HACKER Q&A
📣 1231232131231

How can I get better at software architecture/design patterns?


I'm at the point where I can complete intermediate/large projects but my architecture isn't as good as I want it to be. I end up using many "Manager" classes, singletons, and sometimes even God classes. I also have trouble breaking everything up into classes/separate files. Any advice?


  👤 Java4StL Accepted Answer ✓
From an Object Oriented Design point-of-view (Java/C++/C#), there are some basic design principles to understand that form the foundation the patterns and frameworks are built on. Many times, understanding these principles and related patterns describe how frameworks and systems operate. The first 4 items are principles and the remaining items are books to read that describe these principles and techniques to leverage them and ways to approach software architecture and development.

1.) Understand the SOLID principles and WHY they matter: -Single Responsibility Principle -Open-Closed Principle -Liskov Substitution Principle -Interface Segregation Principle -Dependency Inversion Principle

2.) Understand the 4 principles of Object Oriented Design and WHY they matter: -Abstraction -Encapsulation -Inheritance -Polymorphism

3.) Understand the 3 types of design patterns: Creational, Structural, and Behavioral. Understand the problem each solves, their respective uses, and which principles they either implement or achieve.

4.) If you write web services (i.e. SOAP/REST), understand the 12 principles of Service Oriented Architecture (i.e. no God classes). Microservices have their own patterns you can explore like Strangler, Saga, orchestration, choreography, etc.

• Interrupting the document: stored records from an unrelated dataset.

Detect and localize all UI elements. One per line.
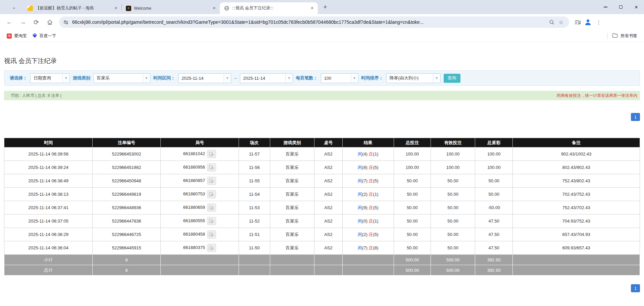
cell-total-bet-link[interactable]: 50.00: [394, 241, 431, 255]
table-row: 2025-11-14 06:36:29522966446725661880458…: [4, 228, 640, 241]
page-1-button[interactable]: 1: [631, 113, 640, 121]
query-type-dropdown[interactable]: 日期查询 ▼: [30, 73, 70, 83]
url-text[interactable]: 66cxkj98.com/ipl/portal.php/game/betreco…: [72, 19, 547, 25]
cell-table-no: AS2: [314, 215, 342, 228]
cell-round-id: 661880753: [160, 188, 239, 201]
close-icon[interactable]: ✕: [309, 5, 315, 11]
menu-dots-icon[interactable]: ⋮: [594, 17, 603, 27]
bookmark-label: 百度一下: [40, 33, 56, 39]
tab-welcome[interactable]: ⚜ Welcome ✕: [122, 2, 220, 14]
cell-total-bet-link[interactable]: 50.00: [394, 228, 431, 241]
video-replay-icon[interactable]: [207, 230, 216, 239]
cell-time: 2025-11-14 06:38:13: [4, 188, 93, 201]
page-1-button[interactable]: 1: [631, 284, 640, 292]
cell-result: 闲(7) 庄(5): [342, 174, 394, 188]
pagination-bottom: 1: [4, 284, 640, 292]
video-replay-icon[interactable]: [207, 150, 216, 158]
cell-remark: 609.93/657.43: [513, 241, 640, 255]
chevron-down-icon: ▼: [433, 74, 440, 83]
chevron-down-icon[interactable]: ⌄: [9, 2, 19, 12]
cell-total-bet-link[interactable]: 50.00: [394, 188, 431, 201]
close-icon[interactable]: ✕: [211, 5, 217, 11]
chevron-down-icon: ▼: [351, 74, 358, 83]
total-total-bet: 500.00: [394, 265, 431, 276]
cell-time: 2025-11-14 06:37:05: [4, 215, 93, 228]
sort-label: 时间排序：: [361, 75, 383, 81]
cell-session: 11-51: [239, 228, 270, 241]
profile-avatar[interactable]: [584, 18, 592, 26]
cell-bet-id: 522966445915: [93, 241, 161, 255]
cell-total-bet-link[interactable]: 100.00: [394, 147, 431, 161]
per-page-dropdown[interactable]: 100 ▼: [321, 73, 358, 83]
tab-bet-records-active[interactable]: :::视讯 会员下注纪录::: ✕: [220, 2, 318, 14]
search-button[interactable]: 查询: [444, 74, 460, 83]
cell-result: 闲(2) 庄(5): [342, 228, 394, 241]
cell-session: 11-53: [239, 201, 270, 215]
currency-summary-text: 币别 : 人民币 | 总共 :8 注单 |: [11, 93, 61, 99]
chevron-down-icon: ▼: [224, 74, 231, 83]
divider: [607, 33, 607, 39]
subtotal-label: 小计: [4, 255, 93, 265]
cell-total-bet-link[interactable]: 50.00: [394, 174, 431, 188]
chevron-down-icon: ▼: [62, 74, 69, 83]
window-close-button[interactable]: ✕: [629, 0, 644, 14]
bookmark-star-icon[interactable]: ☆: [556, 17, 566, 27]
filter-bar: 请选择： 日期查询 ▼ 游戏类别 百家乐 ▼ 时间区间： 2025-11-14 …: [4, 70, 640, 86]
video-replay-icon[interactable]: [207, 217, 216, 225]
table-row: 2025-11-14 06:39:24522966451982661880956…: [4, 161, 640, 174]
maximize-button[interactable]: [613, 0, 629, 14]
cell-bet-id: 522966449819: [93, 188, 161, 201]
cell-time: 2025-11-14 06:36:04: [4, 241, 93, 255]
address-bar[interactable]: 66cxkj98.com/ipl/portal.php/game/betreco…: [59, 16, 569, 28]
date-from-picker[interactable]: 2025-11-14 ▼: [178, 73, 231, 83]
zoom-magnifier-icon[interactable]: [547, 17, 556, 27]
video-replay-icon[interactable]: [207, 244, 216, 252]
minimize-button[interactable]: [598, 0, 613, 14]
globe-icon: [224, 6, 229, 11]
close-icon[interactable]: ✕: [113, 5, 119, 11]
cell-total-bet-link[interactable]: 100.00: [394, 161, 431, 174]
col-header-remark: 备注: [513, 138, 640, 147]
video-replay-icon[interactable]: [207, 163, 216, 172]
media-controls-icon[interactable]: [573, 17, 582, 27]
new-tab-button[interactable]: +: [320, 2, 330, 12]
cell-remark: 752.43/702.43: [513, 201, 640, 215]
cell-result: 闲(9) 庄(5): [342, 201, 394, 215]
reload-icon[interactable]: ⟳: [31, 16, 42, 28]
bookmark-item-baidu[interactable]: 百度一下: [30, 32, 59, 40]
all-bookmarks-button[interactable]: 所有书签: [621, 32, 640, 40]
cell-valid-bet: 50.00: [431, 174, 475, 188]
cell-bet-id: 522966453002: [93, 147, 161, 161]
cell-total-bet-link[interactable]: 50.00: [394, 201, 431, 215]
table-header-row: 时间 注单编号 局号 场次 游戏类别 桌号 结果 总投注 有效投注 总派彩 备注: [4, 138, 640, 147]
cell-game-type: 百家乐: [270, 241, 314, 255]
bookmark-label: 爱淘宝: [14, 33, 27, 39]
bet-records-table: 时间 注单编号 局号 场次 游戏类别 桌号 结果 总投注 有效投注 总派彩 备注…: [4, 138, 640, 276]
cell-bet-id: 522966446725: [93, 228, 161, 241]
cell-table-no: AS2: [314, 188, 342, 201]
col-header-result: 结果: [342, 138, 394, 147]
home-icon[interactable]: [44, 16, 55, 28]
game-type-dropdown[interactable]: 百家乐 ▼: [93, 73, 150, 83]
video-replay-icon[interactable]: [207, 203, 216, 212]
back-icon[interactable]: ←: [4, 16, 15, 28]
site-settings-icon[interactable]: [63, 19, 69, 25]
cell-remark: 657.43/704.93: [513, 228, 640, 241]
sort-dropdown[interactable]: 降幂(由大到小) ▼: [386, 73, 441, 83]
cell-total-bet-link[interactable]: 50.00: [394, 215, 431, 228]
sort-value: 降幂(由大到小): [387, 74, 433, 83]
bookmarks-bar: 淘 爱淘宝 百度一下 所有书签: [0, 30, 644, 42]
cell-table-no: AS2: [314, 161, 342, 174]
cell-result: 闲(4) 庄(1): [342, 147, 394, 161]
tab-forum-post[interactable]: 【新提醒】杨雪儿的帖子 - 海燕 ✕: [23, 2, 121, 14]
date-to-picker[interactable]: 2025-11-14 ▼: [240, 73, 293, 83]
video-replay-icon[interactable]: [207, 190, 216, 198]
col-header-game-type: 游戏类别: [270, 138, 314, 147]
cell-time: 2025-11-14 06:39:56: [4, 147, 93, 161]
cell-bet-id: 522966451982: [93, 161, 161, 174]
bookmark-item-taobao[interactable]: 淘 爱淘宝: [4, 32, 30, 40]
video-replay-icon[interactable]: [207, 177, 216, 185]
cell-remark: 702.43/752.43: [513, 188, 640, 201]
cell-round-id: 661881042: [160, 147, 239, 161]
forward-icon[interactable]: →: [17, 16, 29, 28]
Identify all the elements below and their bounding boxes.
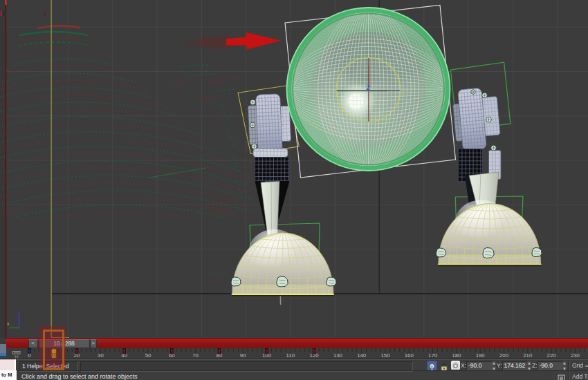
svg-text:210: 210 bbox=[523, 352, 533, 359]
svg-text:130: 130 bbox=[333, 352, 343, 359]
svg-text:150: 150 bbox=[380, 352, 390, 359]
svg-text:30: 30 bbox=[98, 352, 104, 359]
svg-text:140: 140 bbox=[357, 352, 367, 359]
svg-text:110: 110 bbox=[286, 352, 295, 359]
svg-text:0: 0 bbox=[28, 352, 31, 359]
svg-text:230: 230 bbox=[571, 352, 580, 359]
svg-text:190: 190 bbox=[476, 352, 486, 359]
svg-text:70: 70 bbox=[192, 352, 199, 359]
svg-text:170: 170 bbox=[428, 352, 438, 359]
svg-text:200: 200 bbox=[499, 352, 509, 359]
svg-text:50: 50 bbox=[145, 352, 151, 359]
svg-text:220: 220 bbox=[547, 352, 557, 359]
svg-text:x: x bbox=[7, 321, 10, 326]
svg-text:160: 160 bbox=[405, 352, 414, 359]
svg-text:180: 180 bbox=[452, 352, 461, 359]
svg-text:90: 90 bbox=[240, 352, 246, 359]
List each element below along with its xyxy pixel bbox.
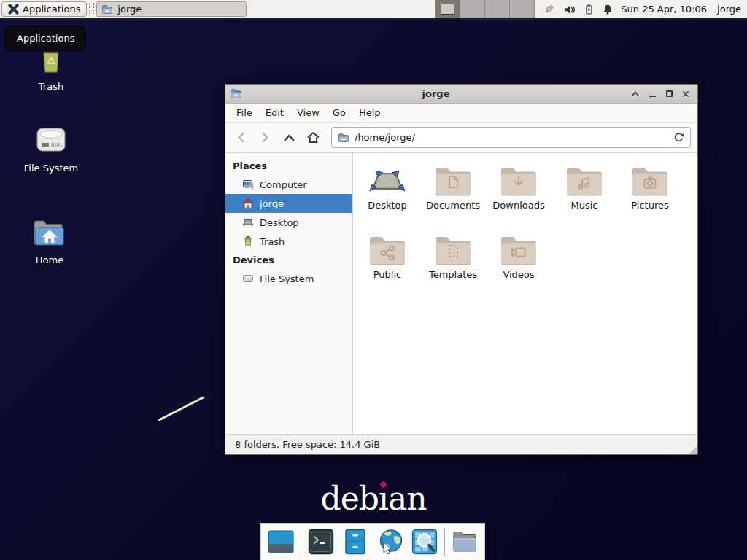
file-item-videos[interactable]: Videos [486,233,551,302]
statusbar-text: 8 folders, Free space: 14.4 GiB [235,439,380,450]
sidebar-item-trash[interactable]: Trash [225,232,352,251]
home-icon [242,198,254,209]
file-item-downloads[interactable]: Downloads [486,163,551,233]
videos-folder-icon [499,233,538,266]
menu-go[interactable]: Go [326,105,352,120]
dock-terminal-button[interactable] [306,526,337,559]
minimize-button[interactable] [646,88,658,100]
up-button[interactable] [280,128,298,147]
file-item-label: Pictures [631,200,668,211]
sidebar-item-label: File System [260,273,314,284]
desktop-icon-label: Trash [39,81,63,92]
workspace-4[interactable] [509,0,534,18]
applications-menu-label: Applications [23,4,80,15]
sidebar-item-jorge[interactable]: jorge [225,194,352,213]
home-button[interactable] [304,128,322,147]
workspace-2[interactable] [460,0,484,18]
file-item-desktop[interactable]: Desktop [355,163,420,233]
resize-grip[interactable] [689,446,697,454]
menu-file[interactable]: File [230,105,259,120]
file-item-label: Public [374,269,401,280]
dock-directory-menu-button[interactable] [449,526,481,559]
sidebar-item-file-system[interactable]: File System [225,269,352,288]
drive-icon [242,273,254,284]
back-button[interactable] [232,128,249,147]
debian-logo-i: ı [379,480,388,517]
folder-icon [101,4,113,15]
public-folder-icon [368,233,407,266]
forward-icon [260,131,270,144]
pictures-folder-icon [630,163,670,197]
show-desktop-icon [267,528,295,556]
reload-icon[interactable] [673,132,684,143]
up-icon [283,133,295,142]
menu-edit[interactable]: Edit [259,105,290,120]
dock-show-desktop-button[interactable] [265,526,296,559]
maximize-button[interactable] [663,88,675,100]
sidebar-item-label: Trash [260,236,285,247]
dock-file-manager-button[interactable] [340,526,371,559]
panel-separator-handle[interactable] [89,3,94,15]
file-item-templates[interactable]: Templates [420,233,486,302]
window-titlebar[interactable]: jorge [225,85,697,104]
documents-folder-icon [433,163,473,197]
back-icon [236,131,246,144]
panel-clock: Sun 25 Apr, 10:06 [621,4,707,15]
dock-separator [301,528,301,556]
taskbar-window-button[interactable]: jorge [96,1,247,17]
dock-web-browser-button[interactable] [374,526,406,559]
file-item-label: Music [571,200,598,211]
file-item-pictures[interactable]: Pictures [617,163,683,233]
file-item-documents[interactable]: Documents [420,163,486,233]
workspace-window-preview [441,4,454,15]
stray-line-artifact [158,396,205,421]
templates-folder-icon [433,233,473,266]
sidebar-item-computer[interactable]: Computer [225,175,352,194]
file-manager-window: jorge File Edit View Go [225,84,698,455]
menu-help[interactable]: Help [352,105,387,120]
downloads-folder-icon [499,163,538,197]
window-controls [630,88,692,100]
file-cabinet-icon [341,528,369,556]
directory-menu-folder-icon [451,528,479,556]
sidebar-item-label: Computer [260,179,307,190]
files-grid: Desktop Documents [353,153,697,302]
file-item-label: Documents [426,200,480,211]
toolbar [225,122,697,153]
notifications-bell-icon[interactable] [602,4,614,15]
desktop-icon [242,217,254,228]
battery-icon[interactable] [583,4,595,15]
desktop-icon-label: File System [24,163,78,174]
shade-button[interactable] [630,88,641,100]
sidebar-item-desktop[interactable]: Desktop [225,213,352,232]
path-input[interactable] [355,132,668,143]
workspace-1[interactable] [435,0,460,18]
window-title: jorge [242,88,630,99]
desktop-icon-file-system[interactable]: File System [15,122,88,174]
dock-application-finder-button[interactable] [409,526,440,559]
close-button[interactable] [680,88,692,100]
hard-drive-icon [33,122,69,158]
file-item-label: Downloads [492,200,544,211]
window-folder-icon [230,88,242,100]
terminal-icon [307,528,335,556]
workspace-3[interactable] [484,0,509,18]
applications-menu-button[interactable]: Applications [1,1,87,17]
file-item-public[interactable]: Public [355,233,420,302]
removable-media-icon[interactable] [542,3,557,15]
desktop-icon-home[interactable]: Home [13,217,86,265]
menu-view[interactable]: View [290,105,326,120]
file-item-music[interactable]: Music [551,163,617,233]
dock-separator [444,528,445,556]
trash-icon [242,236,254,247]
sidebar-devices-header: Devices [225,251,352,269]
panel-username: jorge [717,4,741,15]
volume-icon[interactable] [564,4,576,15]
web-browser-globe-icon [376,528,404,556]
forward-button[interactable] [256,128,274,147]
music-folder-icon [565,163,604,197]
close-icon [682,90,689,98]
sidebar-item-label: jorge [260,198,284,209]
window-body: Places Computer [225,153,697,434]
home-icon [306,131,320,144]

5.) Read "Refactoring" by Martin Fowler (1999) - great book that describes how to approach refactoring application logic safely with improved results, like how to approach a refactoring huge (hard to test and maintain) block of if/else's into a Strategy Pattern, as an example.

6.) Read books written by "Uncle Bob", Robert C Martin: a) Clean Code: A Handbook of Agile Software Craftsmanship (2009) b) Clean Coder: A Code Of Conduct For Professional Programmers (2011) c) Clean Architecture: A Craftsman's Guide to Software Structure and Design. (2017)

7.) READ "Design Patterns" by the "Gang of Four" (GoF) as they're known, Erich Gamma, Richard Helm, Ralph Johnson, John Vlissides (1995). THIS IS MINIMUM CRITICAL KNOWLEGE.

8.) Read "Domain Driven Design" by Eric Evans (2004).

I hope you don't view the reading this as punting the answer, but time spent reading any of those should help you in your quest to get better at software architecture.


👤 brodouevencode
Not the answer but something worth considering: if you can articulate to a junior developer the pros/cons of different patterns then you're well on your way to being able to find the best fit for the project. And there may be many different patterns used depending on the project and it's size.